One key benefit of the DFP is combatting post-harvest loss and waste. “In Sub-Saharan Africa, post-harvest loss is estimated at 37%,” Frazier said. “Even a 1% reduction in food loss could lead to annual economic gains of $40 million — income that can go back into farmers’ pockets.”
Another attractive feature of the DFP is the affordability of the mobile app. The subscription could cost individual farmers as little as US$1 to $5 per month, or even per quarter, depending on the type of package they sign up for. Through partnerships with multilateral agencies, governments and food processing corporations, subsidies could reduce the end-cost for the farmers to zero.
Healthcare offers opportunities for entrepreneurship.
Frazier does not favour zero cost. “I would prefer it not to be completely free so that the farmers can also contribute a portion,” she said. “This way they are not too dependent on aid and can learn business skills and self-sufficiency instead of living from hand to mouth.”
At the continental level, Frazer said she hopes that “while taking the environment into consideration, Africa can become more self-reliant by reducing imports from other countries in the Global North, creating conditions to grow food locally and increasing intra-African trade by taking advantage of the Africa Continental Free Trade Agreement, which is a key to unlocking Africa’s full potential and global contributions.”

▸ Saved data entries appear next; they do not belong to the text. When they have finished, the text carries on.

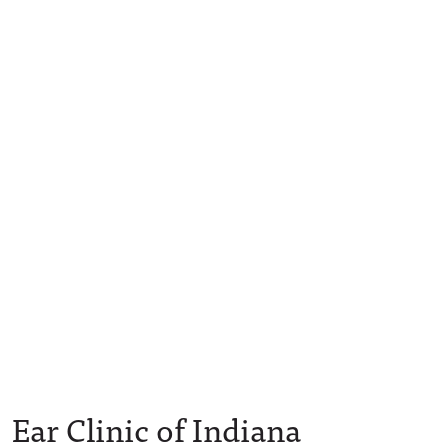
Ear Clinic of Indiana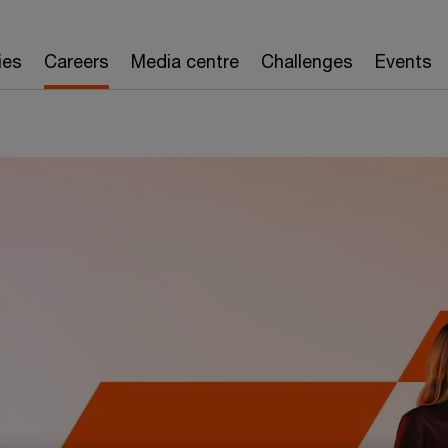
rienced careers
Internships
Our events
Applic
ies
Careers
Media centre
Challenges
Events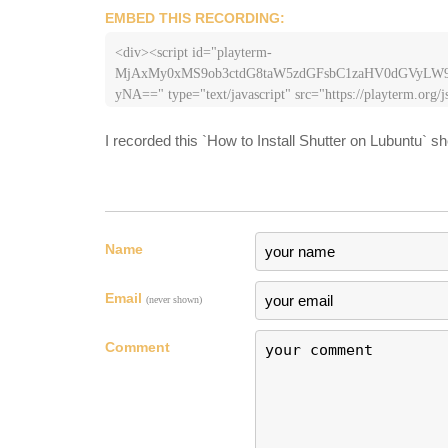
EMBED THIS RECORDING:
<div><script id="playterm-
MjAxMy0xMS9ob3ctdG8taW5zdGFsbC1zaHV0dGVy
yNA==" type="text/javascript" src="https://playterm.org/js
hash=MjAxMy0xMS9ob3ctdG8taW5zdGFsbC1zaHV0
I recorded this `How to Install Shutter on Lubuntu` s
Name
Email
(never shown)
Comment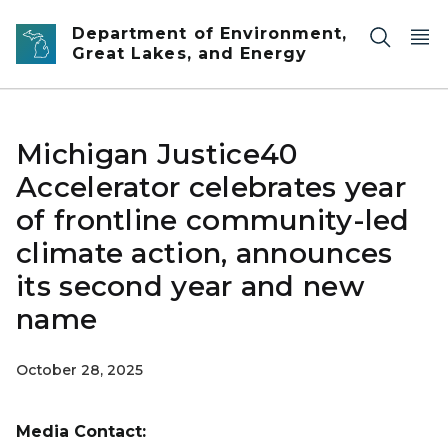
Skip to main content
Department of Environment,
Great Lakes, and Energy
Michigan Justice40
Accelerator celebrates year
of frontline community-led
climate action, announces
its second year and new
name
October 28, 2025
Media Contact: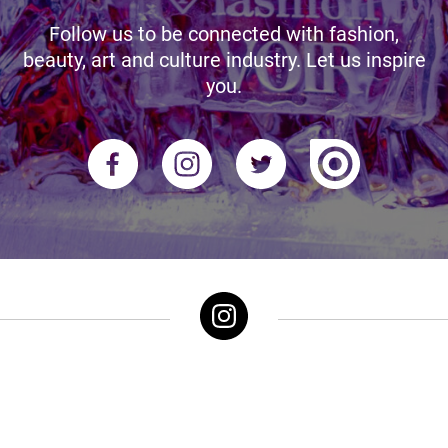
Follow us to be connected with fashion,
beauty, art and culture industry. Let us inspire
you.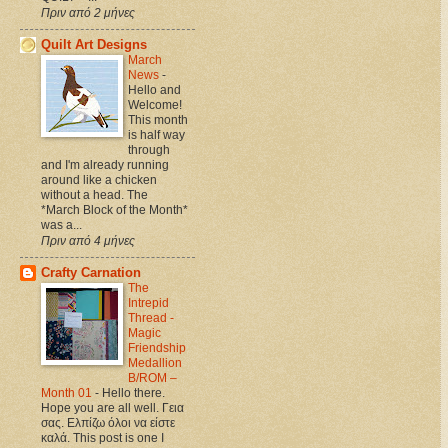
Πριν από 2 μήνες
Quilt Art Designs
March
News
-
Hello and
Welcome!
This month
is half way
through
and I'm already running
around like a chicken
without a head. The
*March Block of the Month*
was a...
Πριν από 4 μήνες
Crafty Carnation
The
Intrepid
Thread -
Magic
Friendship
Medallion
B/ROM –
Month 01
-
Hello there.
Hope you are all well. Γεια
σας. Ελπίζω όλοι να είστε
καλά. This post is one I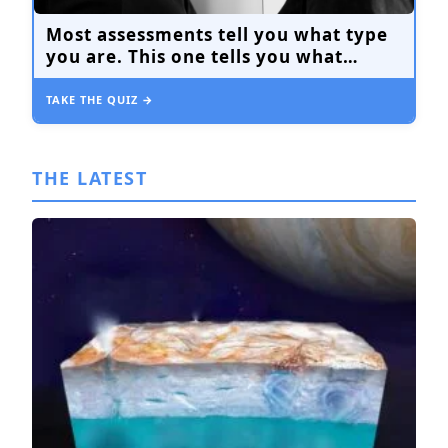
Most assessments tell you what type
you are. This one tells you what
you’re avoiding.
TAKE THE QUIZ →
THE LATEST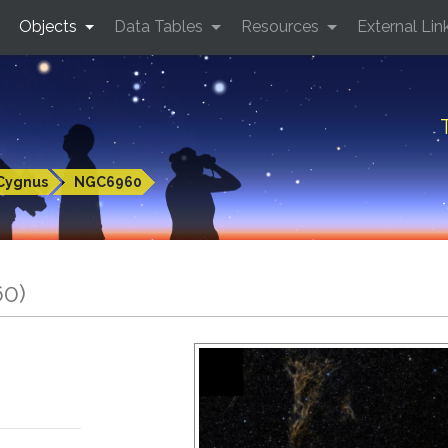
Objects
Data Tables
Resources
External Lin
Cygnus
NGC6960
60)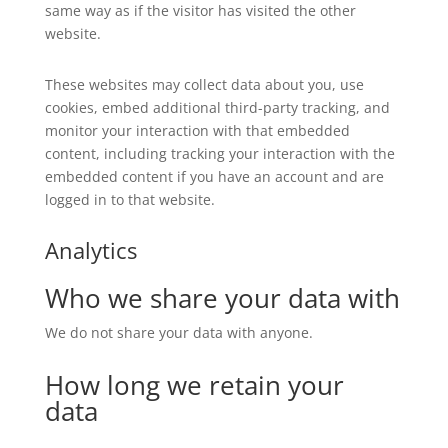
same way as if the visitor has visited the other
website.
These websites may collect data about you, use
cookies, embed additional third-party tracking, and
monitor your interaction with that embedded
content, including tracking your interaction with the
embedded content if you have an account and are
logged in to that website.
Analytics
Who we share your data with
We do not share your data with anyone.
How long we retain your
data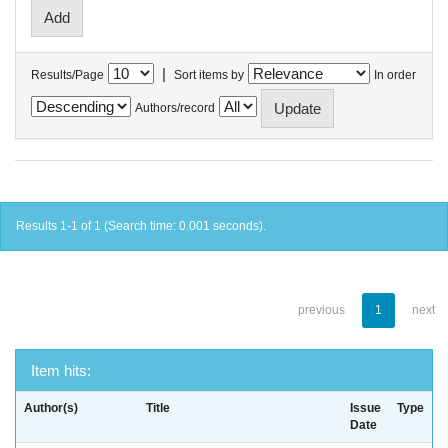
|
Results/Page
Sort items by
In order
Authors/record
Results 1-1 of 1 (Search time: 0.001 seconds).
previous
1
next
Item hits:
Author(s)
Title
Issue
Type
Date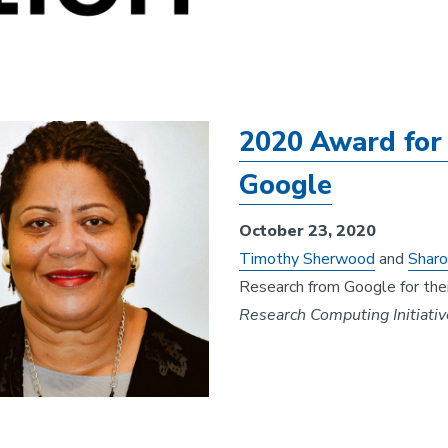
2020 Award for 
Google
October 23, 2020
Timothy Sherwood
and
Sharo
Research from Google for thei
Research Computing Initiativ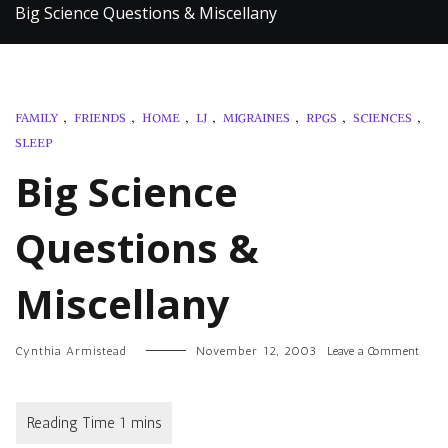
Big Science Questions & Miscellany
FAMILY
,
FRIENDS
,
HOME
,
LJ
,
MIGRAINES
,
RPGS
,
SCIENCES
,
SLEEP
Big Science
Questions &
Miscellany
on
Cynthia Armistead
November 12, 2003
Leave a Comment
Big
Scien
Quest
&
Misce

She added: “Africa has sufficient arable land and can still increase yields with available technology. Agriculture still holds great promise for Africa. It could literally become the bread basket of the whole world.”
The healthcare sector in Tanzania provides an example of simple but powerful, technology-enhanced innovation to solve another stubborn problem that Africa is facing.
“Building local capacity is one of the areas that low- and middle-income countries in Africa struggle with,” said Maureen Ogada Ndekana, a founding board member of Business for Health Solutions (BHS), a nonprofit that “applies an innovative private-sector approach to increase healthcare access in Africa.”
Digital innovation will empower individuals.
Ndekana noted that international development partners have traditionally delivered face-to-face, hands-on skills training for people in Africa. “But this can be expensive and take up to eight weeks,” she said in an interview from Dar es Salaam. “More importantly, training may not be targeted to specific gaps. So it is not as effective as it could be, and it has not been possible during COVID in any case.”
BHS has changed the inefficient paradigm by facilitating remote business and technical assistance, delivered by teams of international private sector experts through skills-based, virtual volunteering.
BHS arranges for experts around the world to volunteer their time, using simple communication technology such as Microsoft Teams, for three months to a year or even longer to help client recipients fill specific gaps on the ground in Africa, from Tanzania to Ghana.
Volunteers can contribute to the improvement of healthcare in Africa while still performing their regular work. They learn a lot about the African market and about local solutions to global issues.
For African society, telecoms and tech entrepreneur Strive Masiyiwa said that technology that supports simple but innovative initiatives “creates pathways to democratize access to opportunity. Only through accelerating digital innovation in Africa will we empower individuals, families, businesses and economies to reach their full potential.”